Of all the money I’ve spent on the children since they were born, the purchase that’s given me the most bang for the buck is probably my trampoline. (It’s neck and neck, actually, with the $600 I spent four years ago on a ’99 Plymouth Voyager as my backup van, but I’ll write about The Green Lantern another day).
I got the trampoline for $150 just over a year ago from a friend of a friend who was trying to get rid of it on Facebook. It retails for double that, but used ones are everywhere: like boats and Bowflex machines, it seems every other family who buys a trampoline gets a quick case of buyer’s remorse after they use it a couple times and lose interest.
We are not one of those families. Fortunately, all three of my kids still enjoy jumping on that thing every day; Mia’s almost 13 and her interest shows no signs of abating. When they come home from school, the first thing they do is go out and jump for 10-15 minutes.
Hell, yesterday Mia filmed a slow-motion musical.ly of Ezra jumping up and pulling his pants completely off in mid air, followed by putting them back on in the next jump. Which is…well, yeah, that’s definitely optional, not required by any means, but hey, it keeps ’em busy.
When we have sleepovers, the trampoline is the main attraction and diverter of children away from the inside of my house.
And the health benefits! In the past year, my kids have easily burned tens of thousands of calories jumping on that thing. It’s the ultimate stealth exercise. If I asked them to go running around the neighborhood with me, 99% of the time they’d run screaming into the nearest hiding place on the property. But I don’t even have to ask them to jump on the trampoline, and they do it for a half hour anyway.
That the trampoline is a legit calorie-burner was news to me. Until I bought ours, I don’t think I’d ever jumped on one before, and it just seemed like goofball entertainment. But not only did I find out that it’s a great way for a 43-year-old man to twist his ankle or pop his knee or tweak his shoulder or neck, I also got off the thing after five minutes of jumping and found myself huffing and puffing a decent bit, and I’m not in the worst shape in the world.
Did I mention it diverts children outside? It does. It diverts them outside and straight out of my hair.
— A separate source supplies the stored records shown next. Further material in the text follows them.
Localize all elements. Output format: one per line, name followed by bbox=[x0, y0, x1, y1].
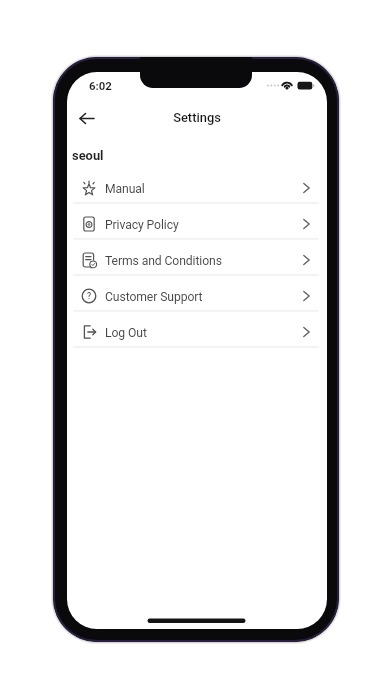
button[interactable] bbox=[73, 108, 101, 130]
staticText: Settings bbox=[67, 110, 327, 125]
staticText: 6:02 bbox=[89, 79, 112, 92]
button[interactable]: Log Out bbox=[67, 315, 327, 351]
staticText: Terms and Conditions bbox=[105, 254, 222, 268]
button[interactable]: Terms and Conditions bbox=[67, 243, 327, 279]
staticText: Customer Support bbox=[105, 290, 203, 304]
staticText: Log Out bbox=[105, 326, 147, 340]
button[interactable]: ? bbox=[67, 279, 327, 315]
staticText: Privacy Policy bbox=[105, 218, 179, 232]
button[interactable]: Privacy Policy bbox=[67, 207, 327, 243]
staticText: ? bbox=[87, 291, 92, 301]
staticText: seoul bbox=[72, 148, 104, 163]
staticText: Manual bbox=[105, 182, 145, 196]
button[interactable]: Manual bbox=[67, 171, 327, 207]
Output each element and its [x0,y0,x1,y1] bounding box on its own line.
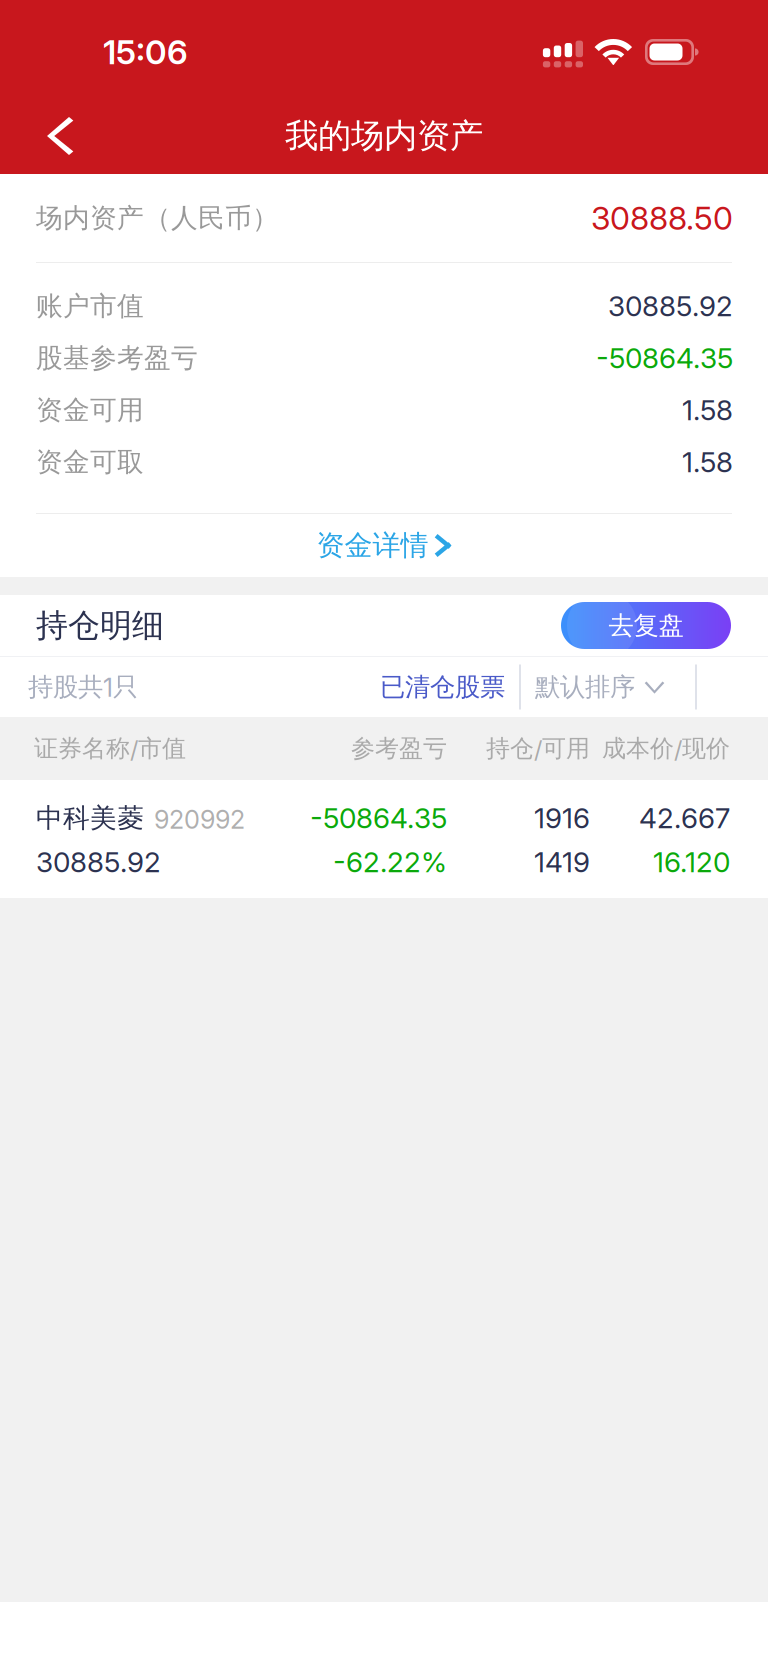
staticText: -50864.35 [596,341,733,375]
staticText: 30885.92 [608,289,733,323]
staticText: 持股共1只 [28,671,138,703]
staticText: 证券名称/市值 [34,733,186,764]
staticText: -50864.35 [310,801,447,835]
button[interactable]: 默认排序 [528,662,671,712]
staticText: 1.58 [682,393,733,427]
staticText: 资金可取 [36,445,144,479]
button[interactable]: 返回 [0,99,100,173]
staticText: 去复盘 [608,610,684,641]
staticText: 账户市值 [36,289,144,323]
button[interactable]: 资金详情 [0,514,768,577]
staticText: 16.120 [653,845,730,879]
staticText: 30885.92 [36,845,161,879]
staticText: 1916 [534,801,590,835]
staticText: 30888.50 [591,199,733,237]
staticText: 参考盈亏 [351,733,447,764]
staticText: 1.58 [682,445,733,479]
button[interactable]: 已清仓股票 [373,662,512,712]
button[interactable]: 中科美菱 [0,780,768,898]
staticText: 持仓明细 [36,605,164,646]
staticText: 持仓/可用 [486,733,590,764]
staticText: 1419 [534,845,590,879]
staticText: 中科美菱 [36,801,144,835]
staticText: 场内资产（人民币） [36,201,279,235]
staticText: 资金详情 [316,528,428,563]
staticText: 42.667 [639,801,730,835]
staticText: 股基参考盈亏 [36,341,198,375]
staticText: -62.22% [333,845,447,879]
staticText: 920992 [154,804,245,835]
staticText: 已清仓股票 [380,671,505,703]
button[interactable]: 去复盘 [561,602,731,649]
staticText: 成本价/现价 [602,733,730,764]
staticText: 资金可用 [36,393,144,427]
staticText: 15:06 [103,32,188,72]
staticText: 我的场内资产 [285,115,483,157]
staticText: 默认排序 [535,671,635,703]
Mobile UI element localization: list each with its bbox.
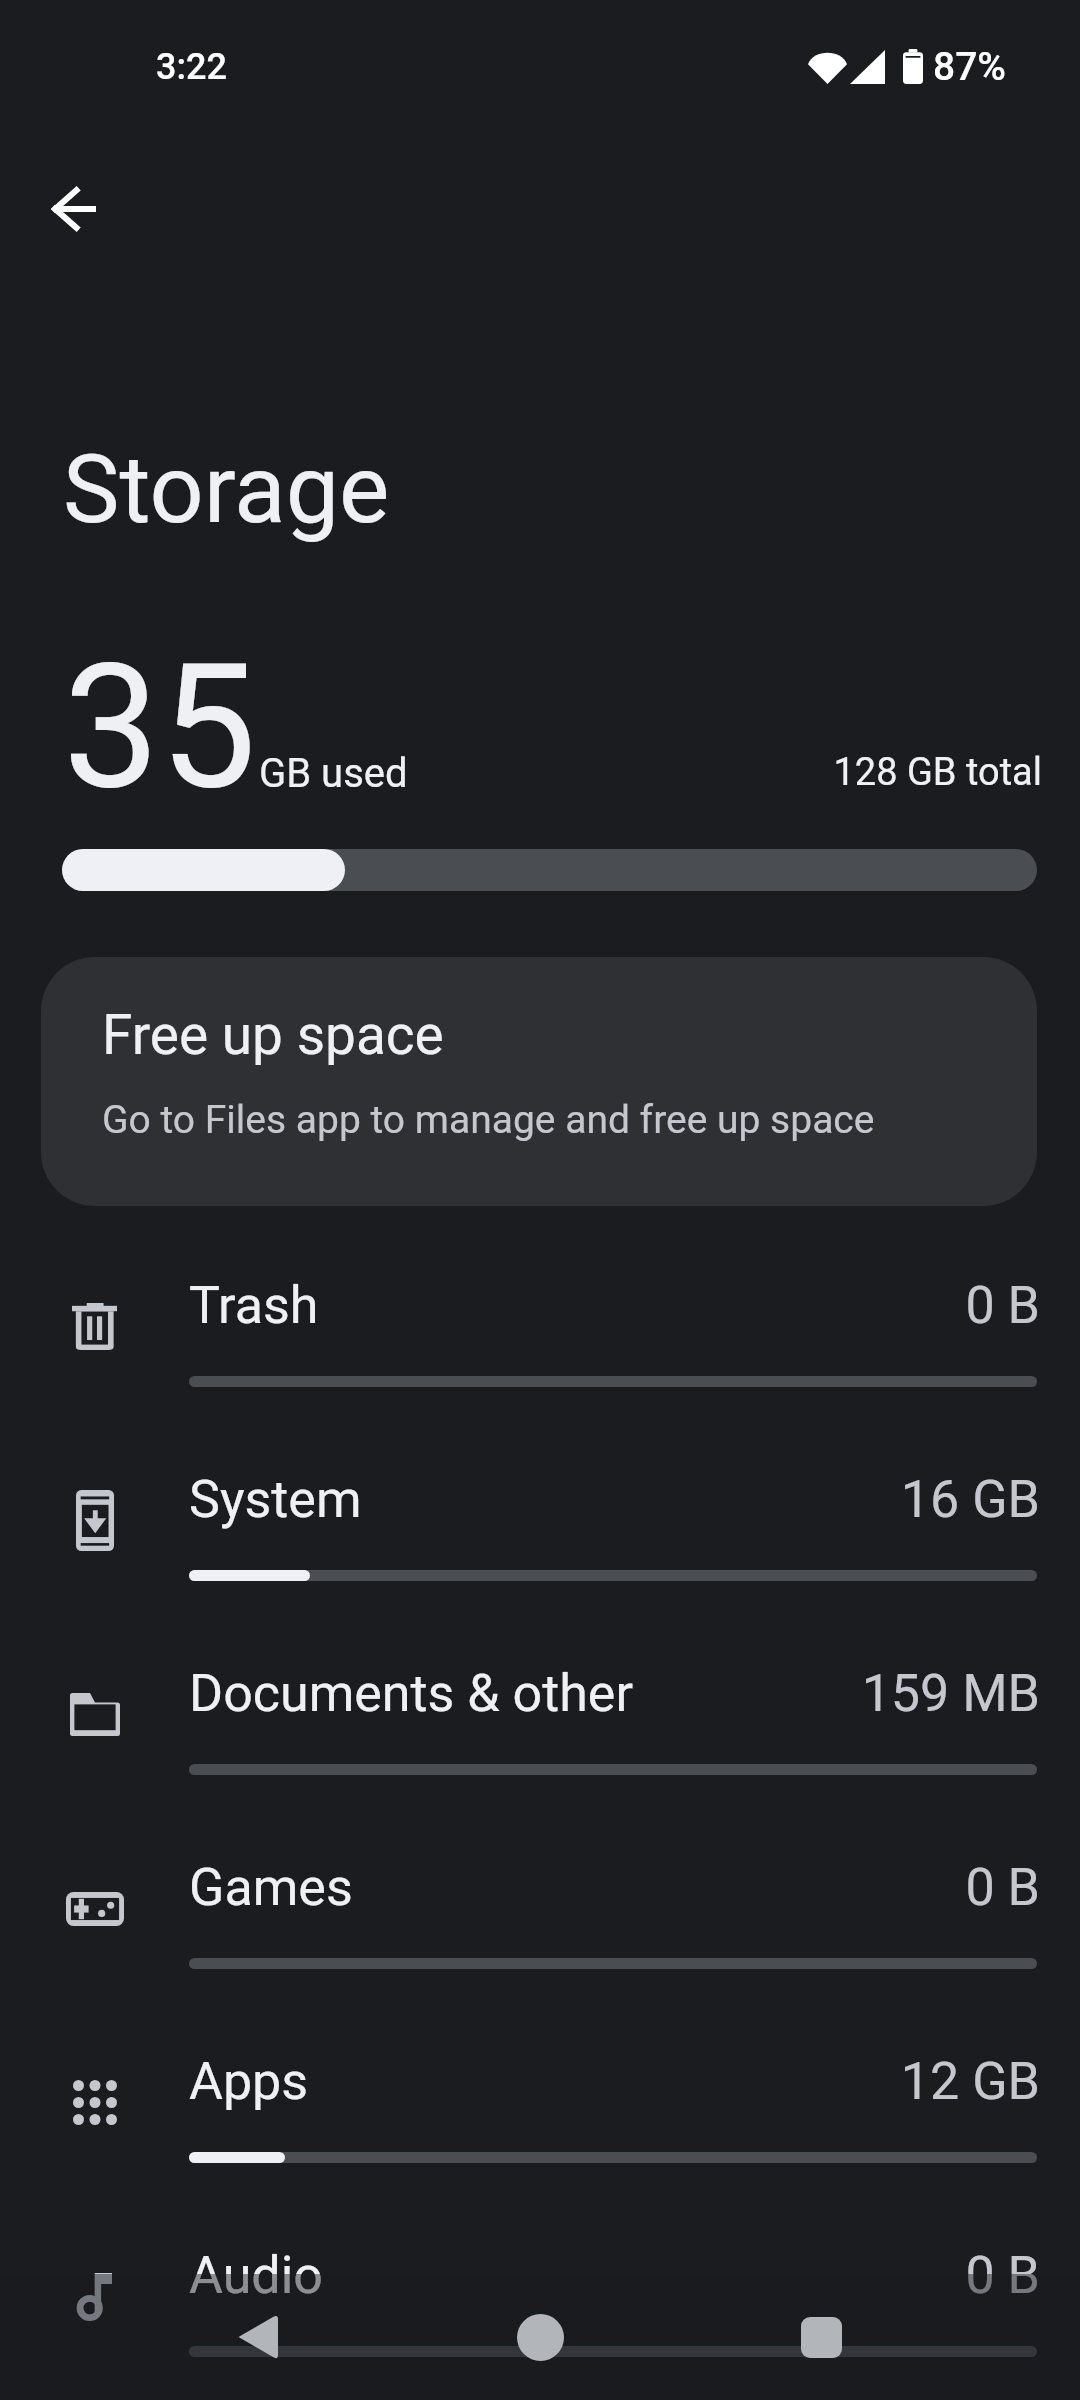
button[interactable]: System [0,1434,1080,1628]
staticText: Apps [189,2051,309,2112]
staticText: Audio [189,2245,323,2306]
button[interactable]: Audio [0,2210,1080,2400]
staticText: 128 GB total [0,750,1042,795]
button[interactable]: Recent apps [776,2292,866,2382]
button[interactable]: Documents & other [0,1628,1080,1822]
staticText: Go to Files app to manage and free up sp… [102,1097,875,1143]
staticText: 16 GB [0,1469,1040,1530]
staticText: GB used [259,750,408,797]
button[interactable]: Back [212,2292,302,2382]
staticText: 0 B [0,2245,1040,2306]
staticText: 3:22 [156,46,227,88]
button[interactable]: Apps [0,2016,1080,2210]
staticText: Documents & other [189,1663,634,1724]
button[interactable]: Trash [0,1240,1080,1434]
staticText: System [189,1469,362,1530]
button[interactable]: Home [495,2292,585,2382]
staticText: 159 MB [0,1663,1040,1724]
button[interactable]: Navigate up [29,164,119,254]
staticText: 87% [933,44,1006,90]
staticText: Free up space [102,1003,444,1067]
staticText: Games [189,1857,353,1918]
staticText: 12 GB [0,2051,1040,2112]
staticText: 0 B [0,1857,1040,1918]
staticText: Trash [189,1275,319,1336]
button[interactable]: Free up space [41,957,1037,1206]
staticText: Storage [63,434,390,545]
button[interactable]: Games [0,1822,1080,2016]
staticText: 0 B [0,1275,1040,1336]
staticText: 35 [63,626,257,828]
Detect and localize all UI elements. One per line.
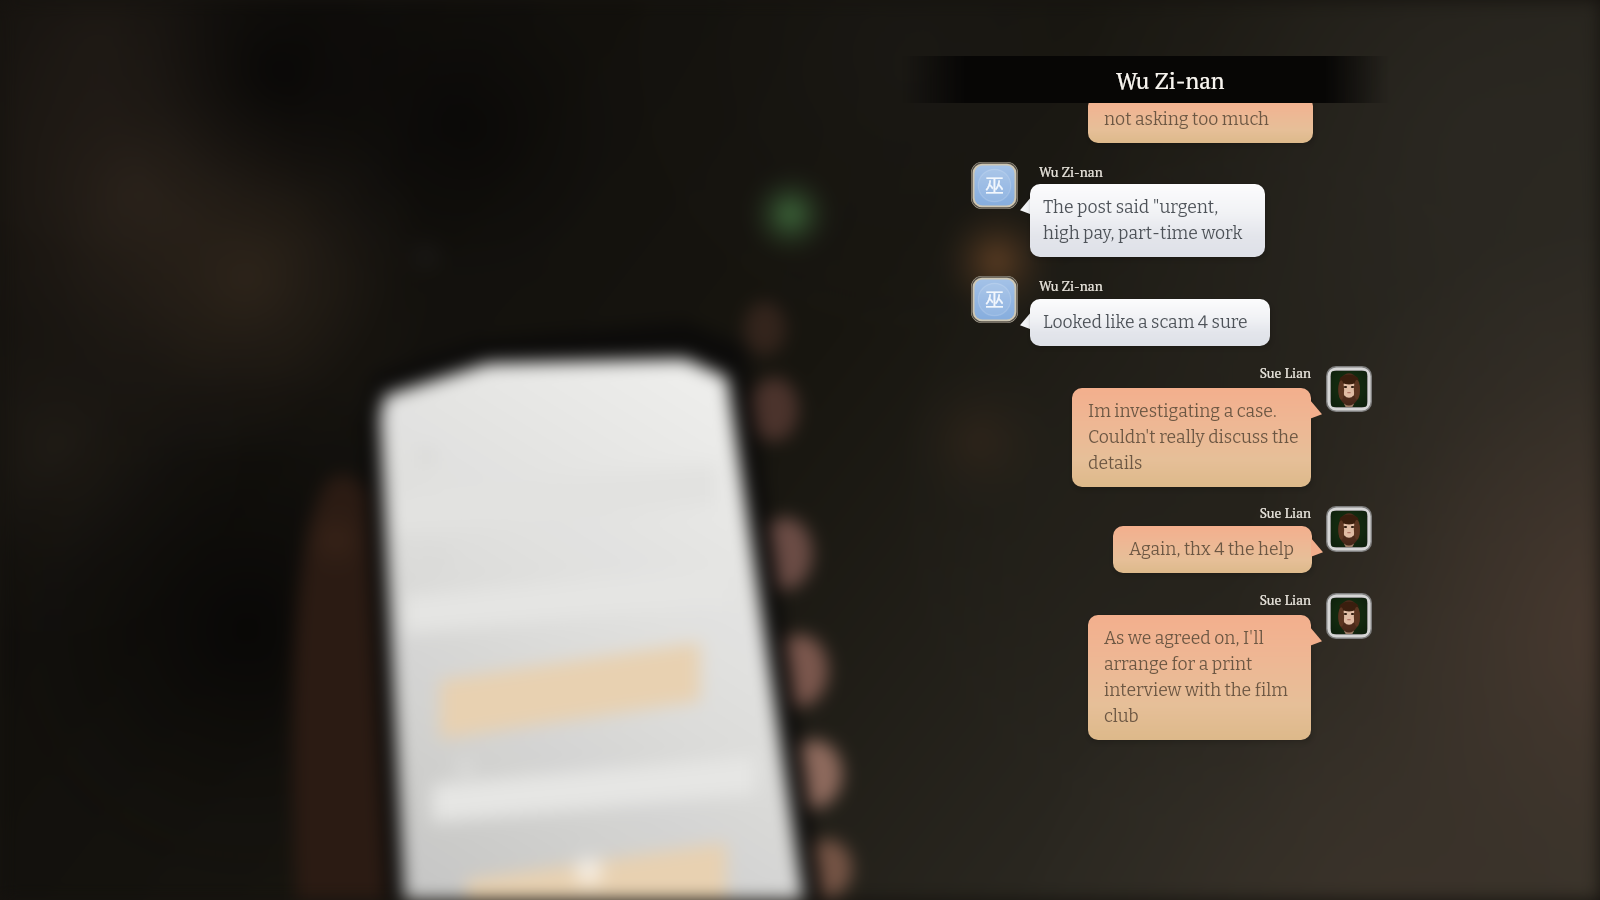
button[interactable]: Sue Lian avatar [1326,506,1372,552]
staticText: 巫 [985,285,1005,313]
staticText: not asking too much [1104,109,1269,130]
button[interactable]: Im investigating a case. Couldn't really… [1088,401,1299,474]
button[interactable]: Wu Zi-nan avatar [971,162,1018,209]
button[interactable]: Wu Zi-nan avatar [971,276,1018,323]
staticText: Sue Lian [1011,504,1311,900]
staticText: Looked like a scam 4 sure [1043,312,1248,333]
button[interactable]: The post said "urgent, high pay, part-ti… [1043,197,1253,244]
button[interactable]: Sue Lian avatar [1326,366,1372,412]
button[interactable]: not asking too much [1104,109,1301,130]
button[interactable]: Looked like a scam 4 sure [1043,312,1258,333]
button[interactable]: Wu Zi-nan [900,56,1390,103]
button[interactable]: As we agreed on, I'll arrange for a prin… [1104,628,1299,727]
staticText: As we agreed on, I'll arrange for a prin… [1104,628,1288,727]
staticText: The post said "urgent, high pay, part-ti… [1043,197,1243,244]
staticText: Im investigating a case. Couldn't really… [1088,401,1299,474]
staticText: Wu Zi-nan [1116,65,1225,95]
staticText: Sue Lian [1011,364,1311,900]
staticText: Wu Zi-nan [1039,277,1103,295]
staticText: 巫 [985,171,1005,199]
button[interactable]: Again, thx 4 the help [1129,539,1300,560]
staticText: Wu Zi-nan [1039,163,1103,181]
button[interactable]: Sue Lian avatar [1326,593,1372,639]
staticText: Sue Lian [1011,591,1311,900]
staticText: Again, thx 4 the help [1129,539,1294,560]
After a year, the injury count from the trampoline is still zero. Plenty of occasional bangs, bruises and crying, mind you, but all from temporary pain, not injury. Nothing wrong with a little pain now and again.
The trampoline also makes our house extremely easy to find. Whether it’s the pizza guy or the plumber or a new school friend trying to find our house for the first time, the task is made dead-simple when all you have to do is say “it’s the house with the big-ass trampoline in the front yard.” Found instantly.
Another side benefit of a trampoline is that it allows for instant “camping” in the front yard. Let’s calling it “tramping” because I just can’t resist not calling it that.
Our family’s outdoorsy-ness extends to hiking, but not actual camping. Not even glamping. Walking a secluded mountain trail is cool with us; buying a tent (that I probably can’t put together because I suck at putting things together), loading it up along with food and driving an hour into the middle of nowhere and then having three kids freak out about whether every little noise is an approaching bear — none of that is appealing to us.
However, we can throw sleeping bags and blankets on the trampoline and be sleeping under the stars in 60 seconds. And be 30 seconds away from indoor plumbing, and the refrigerator, and away from mountain lions and bears and ticks and whatever else is out there. And still watch Netflix over wifi, if so inclined.
So if you’re looking for a cheap and entertaining way to get your kids to move their bodies a bit more and to skedaddle them out of the house, hit craigslist in your town and find a trampoline. Some of the best money I ever spent.